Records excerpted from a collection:
________________________________________
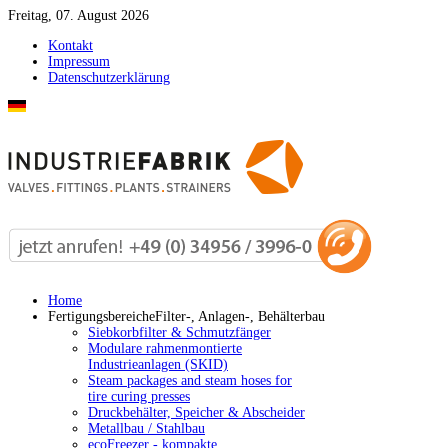
Freitag, 07. August 2026
Kontakt
Impressum
Datenschutzerklärung
Home
Fertigungsbereiche
Filter-, Anlagen-, Behälterbau
Siebkorbfilter & Schmutzfänger
Modulare rahmenmontierte
Industrieanlagen (SKID)
Steam packages and steam hoses for
tire curing presses
Druckbehälter, Speicher & Abscheider
Metallbau / Stahlbau
ecoFreezer - kompakte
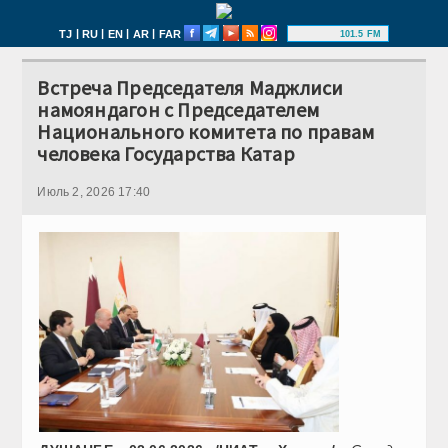
|
|
|
|
TJ
RU
EN
AR
FAR
101.5 FM
Встреча Председателя Маджлиси
намояндагон с Председателем
Национального комитета по правам
человека Государства Катар
Июль 2, 2026 17:40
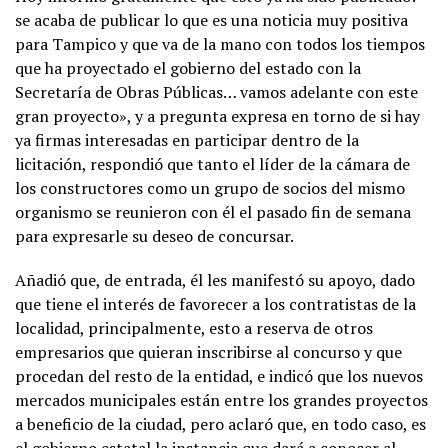
se acaba de publicar lo que es una noticia muy positiva
para Tampico y que va de la mano con todos los tiempos
que ha proyectado el gobierno del estado con la
Secretaría de Obras Públicas… vamos adelante con este
gran proyecto», y a pregunta expresa en torno de si hay
ya firmas interesadas en participar dentro de la
licitación, respondió que tanto el líder de la cámara de
los constructores como un grupo de socios del mismo
organismo se reunieron con él el pasado fin de semana
para expresarle su deseo de concursar.
Añadió que, de entrada, él les manifestó su apoyo, dado
que tiene el interés de favorecer a los contratistas de la
localidad, principalmente, esto a reserva de otros
empresarios que quieran inscribirse al concurso y que
procedan del resto de la entidad, e indicó que los nuevos
mercados municipales están entre los grandes proyectos
a beneficio de la ciudad, pero aclaró que, en todo caso, es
________________________________________
▶ [What is required]:
The answer must be the data above, repeated exactly, with no pictures.

▶ [Response area]:
Freitag, 07. August 2026
Kontakt
Impressum
Datenschutzerklärung
Home
Fertigungsbereiche
Filter-, Anlagen-, Behälterbau
Siebkorbfilter & Schmutzfänger
Modulare rahmenmontierte
Industrieanlagen (SKID)
Steam packages and steam hoses for
tire curing presses
Druckbehälter, Speicher & Abscheider
Metallbau / Stahlbau
ecoFreezer - kompakte
|
|
|
|
TJ
RU
EN
AR
FAR
101.5 FM
Встреча Председателя Маджлиси
намояндагон с Председателем
Национального комитета по правам
человека Государства Катар
Июль 2, 2026 17:40
se acaba de publicar lo que es una noticia muy positiva
para Tampico y que va de la mano con todos los tiempos
que ha proyectado el gobierno del estado con la
Secretaría de Obras Públicas… vamos adelante con este
gran proyecto», y a pregunta expresa en torno de si hay
ya firmas interesadas en participar dentro de la
licitación, respondió que tanto el líder de la cámara de
los constructores como un grupo de socios del mismo
organismo se reunieron con él el pasado fin de semana
para expresarle su deseo de concursar.
Añadió que, de entrada, él les manifestó su apoyo, dado
que tiene el interés de favorecer a los contratistas de la
localidad, principalmente, esto a reserva de otros
empresarios que quieran inscribirse al concurso y que
procedan del resto de la entidad, e indicó que los nuevos
mercados municipales están entre los grandes proyectos
a beneficio de la ciudad, pero aclaró que, en todo caso, es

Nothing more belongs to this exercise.